▶ [Task statement]
From the entries below, reproduce exactly the lines from the one with "bị các nhân" through the one with "Gaztañaga dira euskarazko", both included, without images.

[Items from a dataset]
○ ○ ○ ○ ○ ○ ○
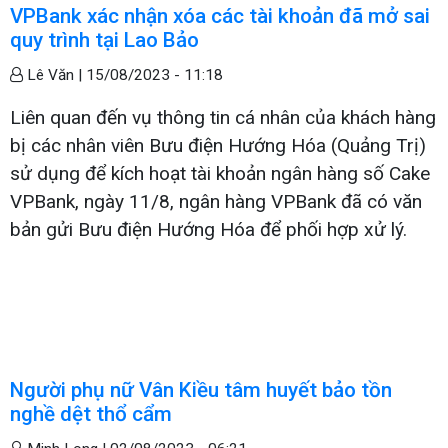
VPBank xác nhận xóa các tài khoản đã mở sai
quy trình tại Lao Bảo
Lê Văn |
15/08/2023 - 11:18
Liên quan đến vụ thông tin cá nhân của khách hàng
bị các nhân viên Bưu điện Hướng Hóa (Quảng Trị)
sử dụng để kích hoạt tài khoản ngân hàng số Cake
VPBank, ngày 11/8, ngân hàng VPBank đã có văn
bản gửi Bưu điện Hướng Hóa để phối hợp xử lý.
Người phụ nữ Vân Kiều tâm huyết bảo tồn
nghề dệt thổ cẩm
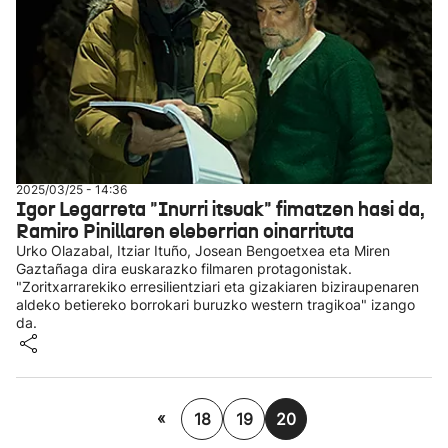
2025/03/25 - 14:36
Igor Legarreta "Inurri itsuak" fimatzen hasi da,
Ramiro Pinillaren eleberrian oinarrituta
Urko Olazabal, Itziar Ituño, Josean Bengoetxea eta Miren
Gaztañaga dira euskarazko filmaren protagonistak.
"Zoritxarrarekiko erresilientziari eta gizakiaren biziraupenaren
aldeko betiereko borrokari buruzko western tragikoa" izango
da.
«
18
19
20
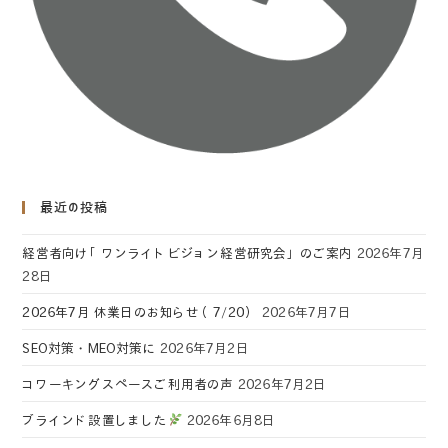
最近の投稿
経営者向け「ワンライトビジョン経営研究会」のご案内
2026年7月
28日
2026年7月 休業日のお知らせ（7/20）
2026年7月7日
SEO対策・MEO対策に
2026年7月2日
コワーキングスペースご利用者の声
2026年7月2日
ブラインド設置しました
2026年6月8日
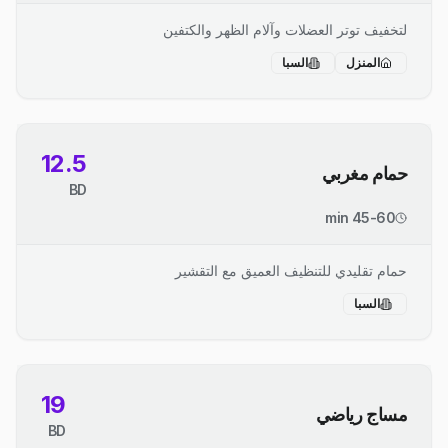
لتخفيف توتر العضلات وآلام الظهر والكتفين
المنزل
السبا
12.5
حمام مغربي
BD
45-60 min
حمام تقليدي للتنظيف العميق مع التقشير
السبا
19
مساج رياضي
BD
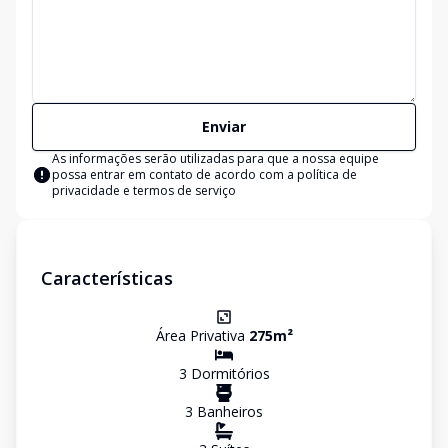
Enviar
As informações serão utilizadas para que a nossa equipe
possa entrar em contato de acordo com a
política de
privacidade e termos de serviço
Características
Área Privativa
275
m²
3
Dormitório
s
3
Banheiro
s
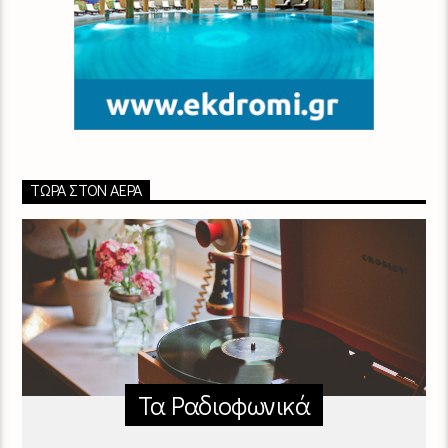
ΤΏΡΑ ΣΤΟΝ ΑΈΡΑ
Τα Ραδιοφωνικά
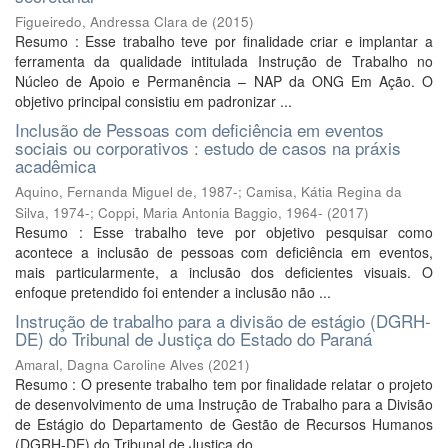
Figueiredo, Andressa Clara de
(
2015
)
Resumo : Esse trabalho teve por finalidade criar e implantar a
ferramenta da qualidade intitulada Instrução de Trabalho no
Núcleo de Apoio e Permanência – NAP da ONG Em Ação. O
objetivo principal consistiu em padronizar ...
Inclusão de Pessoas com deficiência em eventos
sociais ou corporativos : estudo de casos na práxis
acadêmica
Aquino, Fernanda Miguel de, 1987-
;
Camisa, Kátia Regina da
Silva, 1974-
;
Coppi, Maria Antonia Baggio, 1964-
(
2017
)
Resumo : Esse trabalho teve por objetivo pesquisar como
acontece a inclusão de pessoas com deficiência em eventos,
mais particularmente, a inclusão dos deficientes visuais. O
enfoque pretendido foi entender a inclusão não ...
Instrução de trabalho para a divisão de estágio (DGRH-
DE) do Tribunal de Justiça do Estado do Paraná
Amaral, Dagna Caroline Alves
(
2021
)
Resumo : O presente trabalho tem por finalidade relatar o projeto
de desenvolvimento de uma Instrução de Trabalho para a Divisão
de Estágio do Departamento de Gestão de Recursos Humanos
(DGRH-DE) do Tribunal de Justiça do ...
○ ○ ○ ○ ○ ○ ○
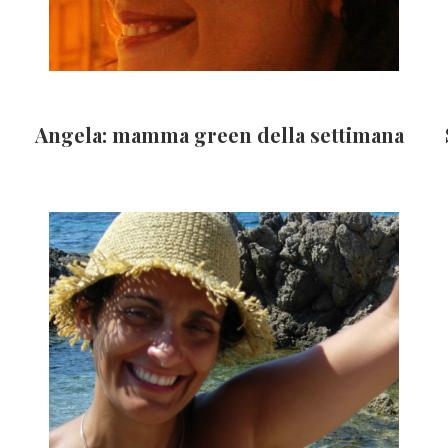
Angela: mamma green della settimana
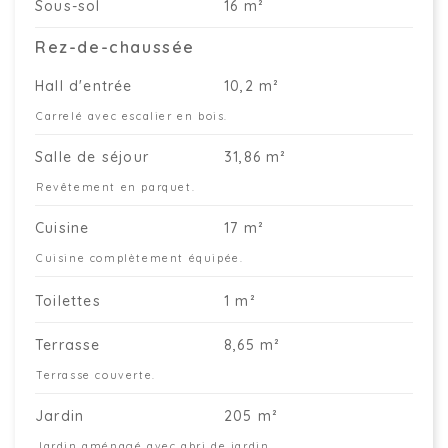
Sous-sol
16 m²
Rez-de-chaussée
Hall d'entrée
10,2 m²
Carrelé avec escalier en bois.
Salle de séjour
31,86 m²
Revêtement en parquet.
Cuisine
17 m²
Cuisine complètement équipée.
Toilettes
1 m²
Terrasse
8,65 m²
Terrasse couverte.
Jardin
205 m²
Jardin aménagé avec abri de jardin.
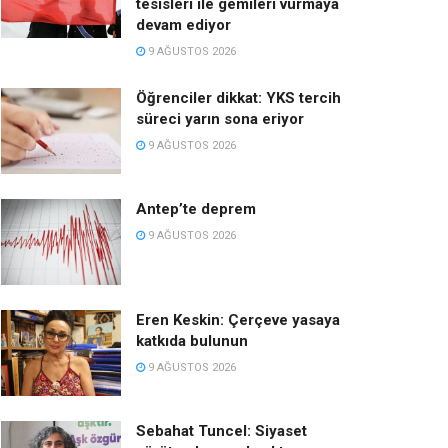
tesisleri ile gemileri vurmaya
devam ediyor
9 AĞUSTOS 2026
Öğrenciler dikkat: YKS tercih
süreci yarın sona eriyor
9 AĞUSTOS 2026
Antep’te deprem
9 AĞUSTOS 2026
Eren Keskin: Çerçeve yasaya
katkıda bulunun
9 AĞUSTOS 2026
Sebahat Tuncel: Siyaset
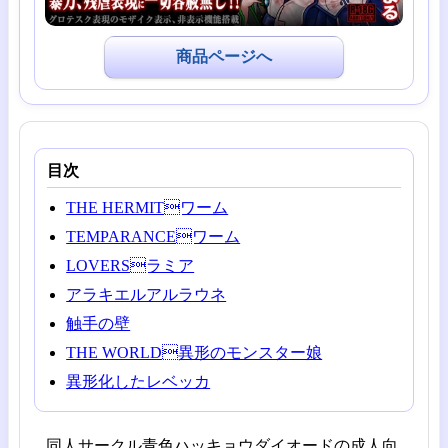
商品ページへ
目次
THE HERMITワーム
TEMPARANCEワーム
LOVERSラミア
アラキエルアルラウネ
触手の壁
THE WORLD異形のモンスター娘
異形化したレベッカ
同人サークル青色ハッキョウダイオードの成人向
○ ○ ○ ○ ○ ○ ○
▶ [Solution]
bị các nhân viên Bưu điện Hướng Hóa (Quảng Trị)
sử dụng để kích hoạt tài khoản ngân hàng số Cake
VPBank, ngày 11/8, ngân hàng VPBank đã có văn
bản gửi Bưu điện Hướng Hóa để phối hợp xử lý.
Người phụ nữ Vân Kiều tâm huyết bảo tồn
nghề dệt thổ cẩm
2025/03/25 - 14:36
Igor Legarreta "Inurri itsuak" fimatzen hasi da,
Ramiro Pinillaren eleberrian oinarrituta
Urko Olazabal, Itziar Ituño, Josean Bengoetxea eta Miren
Gaztañaga dira euskarazko filmaren protagonistak.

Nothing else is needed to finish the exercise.